Saved entries
%%
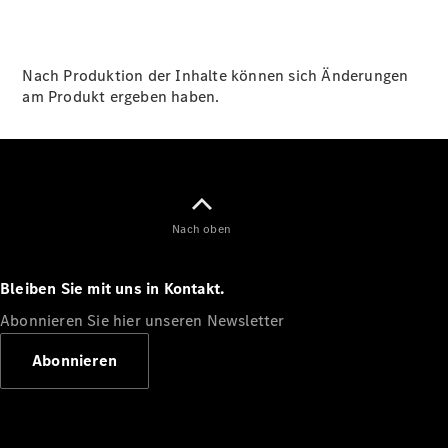
GLS
Neu
Mercedes-
Maybach
GLS SUV
Nach Produktion der Inhalte können sich Änderungen
Mercedes-
am Produkt ergeben haben.
Maybach
Neu
GLS SUV
G-Klasse
Elektrisch
Geländewagen
G-Klasse
Geländewagen
Nach oben
Konfigurator
Bleiben Sie mit uns in Kontakt.
Mercedes-
Benz Store
Abonnieren Sie hier unseren Newsletter
T-Modell
Abonnieren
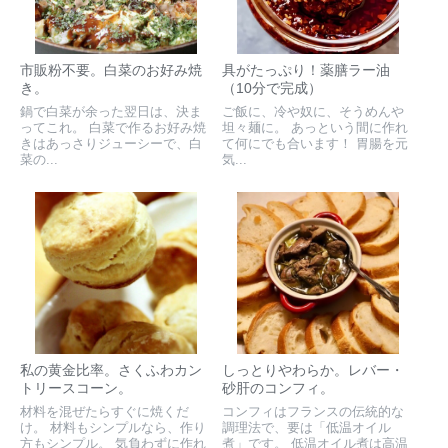
市販粉不要。白菜のお好み焼
具がたっぷり！薬膳ラー油
き。
（10分で完成）
鍋で白菜が余った翌日は、決ま
ご飯に、冷や奴に、そうめんや
ってこれ。 白菜で作るお好み焼
坦々麺に。 あっという間に作れ
きはあっさりジューシーで、白
て何にでも合います！ 胃腸を元
菜の...
気...
私の黄金比率。さくふわカン
しっとりやわらか。レバー・
トリースコーン。
砂肝のコンフィ。
材料を混ぜたらすぐに焼くだ
コンフィはフランスの伝統的な
け。 材料もシンプルなら、作り
調理法で、要は「低温オイル
方もシンプル。 気負わずに作れ
煮」です。 低温オイル煮は高温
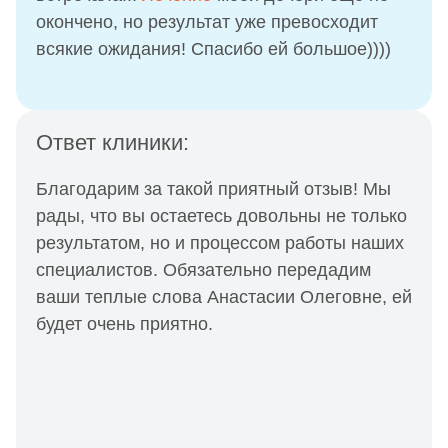
окончено, но результат уже превосходит
всякие ожидания! Спасибо ей большое))))
Ответ клиники:
Благодарим за такой приятный отзыв! Мы
рады, что вы остаетесь довольны не только
результатом, но и процессом работы наших
специалистов. Обязательно передадим
ваши теплые слова Анастасии Олеговне, ей
будет очень приятно.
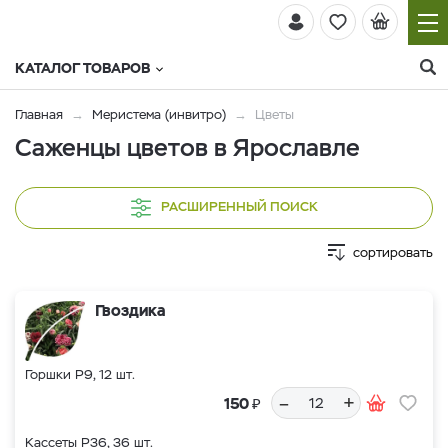
КАТАЛОГ ТОВАРОВ
Главная
Меристема (инвитро)
Цветы
Саженцы цветов в Ярославле
РАСШИРЕННЫЙ ПОИСК
сортировать
Гвоздика
Горшки Р9, 12 шт.
–
+
₽
150
Кассеты Р36, 36 шт.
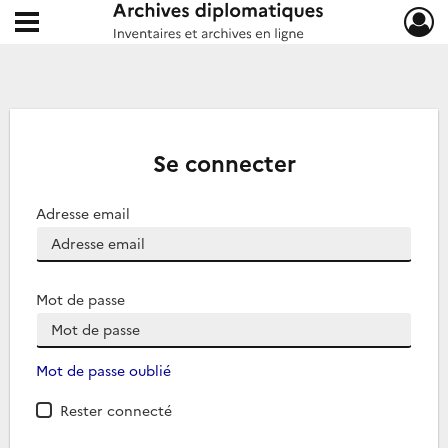
Ouvrir le menu déroulant
Archives diplomatiques
Se connecter
Adresse email
Mot de passe
Mot de passe oublié
Rester connecté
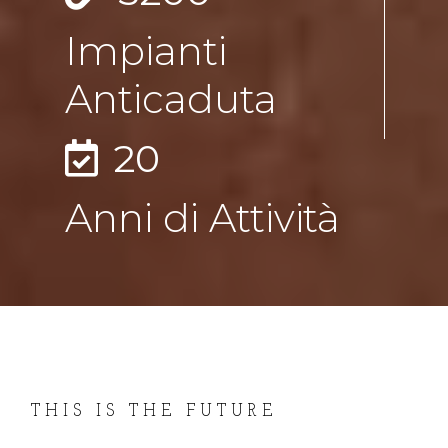
Impianti 
Anticaduta
20
Anni di Attività
THIS IS THE FUTURE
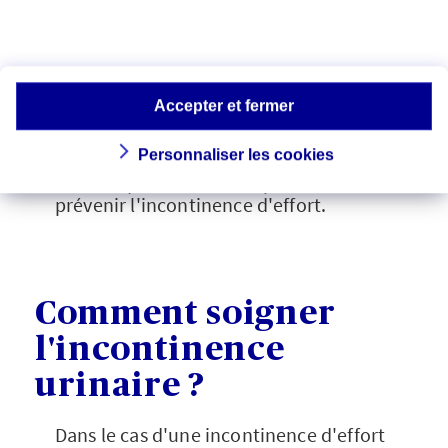
Contractez fortement les muscles de
votre périnée comme si vous désiriez
arrêter brusquement d'uriner. Gardez la
position deux ou trois secondes avant de
les relâcher. Il est recommandé de faire
Accepter et fermer
trois séries de quinze contractions
réparties sur la journée et ce, trois fois
Personnaliser les cookies
par semaine. Réalisé régulièrement, il
semble que cet exercice permette de
prévenir l'incontinence d'effort.
Comment soigner
l'incontinence
urinaire ?
Dans le cas d'une incontinence d'effort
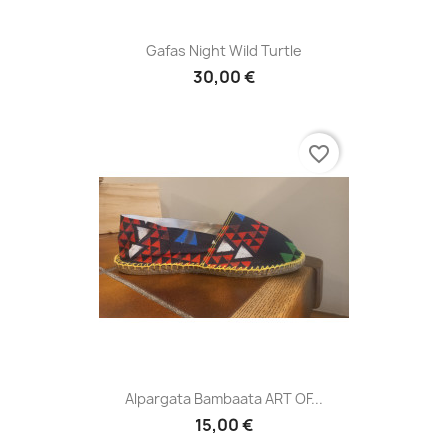
Gafas Night Wild Turtle
30,00 €
favorite_border
Alpargata Bambaata ART OF...
15,00 €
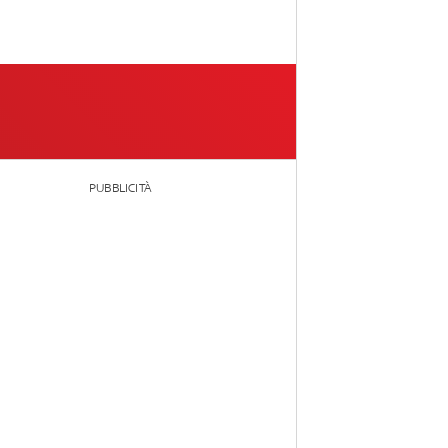
PUBBLICITÀ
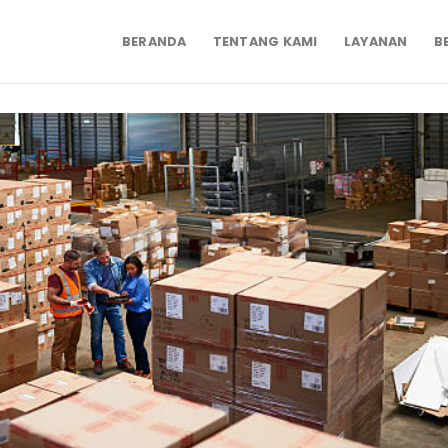
BERANDA
TENTANG KAMI
LAYANAN
B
%%
**Aim of the task**
Your task is an exact printout of the records above, with no pictures.

**Answer below**
GLS
Neu
Mercedes-
Maybach
GLS SUV
Nach Produktion der Inhalte können sich Änderungen
Mercedes-
am Produkt ergeben haben.
Maybach
Neu
GLS SUV
G-Klasse
Elektrisch
Geländewagen
G-Klasse
Geländewagen
Nach oben
Konfigurator
Bleiben Sie mit uns in Kontakt.
Mercedes-
Benz Store
Abonnieren Sie hier unseren Newsletter
T-Modell
Abonnieren
市販粉不要。白菜のお好み焼
具がたっぷり！薬膳ラー油
き。
（10分で完成）
鍋で白菜が余った翌日は、決ま
ご飯に、冷や奴に、そうめんや
ってこれ。 白菜で作るお好み焼
坦々麺に。 あっという間に作れ
きはあっさりジューシーで、白
て何にでも合います！ 胃腸を元
菜の...
気...
私の黄金比率。さくふわカン
しっとりやわらか。レバー・
トリースコーン。
砂肝のコンフィ。
材料を混ぜたらすぐに焼くだ
コンフィはフランスの伝統的な
け。 材料もシンプルなら、作り
調理法で、要は「低温オイル
方もシンプル。 気負わずに作れ
煮」です。 低温オイル煮は高温
окончено, но результат уже превосходит
всякие ожидания! Спасибо ей большое))))
Ответ клиники:
Благодарим за такой приятный отзыв! Мы
рады, что вы остаетесь довольны не только
результатом, но и процессом работы наших
специалистов. Обязательно передадим
ваши теплые слова Анастасии Олеговне, ей
будет очень приятно.
КАТАЛОГ ТОВАРОВ
Главная
Меристема (инвитро)
Цветы
Саженцы цветов в Ярославле
РАСШИРЕННЫЙ ПОИСК
сортировать
Гвоздика
Горшки Р9, 12 шт.
–
+
₽
150
Кассеты Р36, 36 шт.
Ouvrir le menu déroulant
Archives diplomatiques
Se connecter
Adresse email
Mot de passe
Mot de passe oublié
Rester connecté
Impianti 
Anticaduta
20
Anni di Attività
THIS IS THE FUTURE
Contractez fortement les muscles de
votre périnée comme si vous désiriez
arrêter brusquement d'uriner. Gardez la
position deux ou trois secondes avant de
les relâcher. Il est recommandé de faire
Accepter et fermer
trois séries de quinze contractions
réparties sur la journée et ce, trois fois
Personnaliser les cookies
par semaine. Réalisé régulièrement, il
semble que cet exercice permette de
prévenir l'incontinence d'effort.
Comment soigner
l'incontinence
urinaire ?
Dans le cas d'une incontinence d'effort
Gafas Night Wild Turtle
30,00 €
favorite_border
Alpargata Bambaata ART OF...
15,00 €
PUBBLICITÀ
BERANDA
TENTANG KAMI
LAYANAN
B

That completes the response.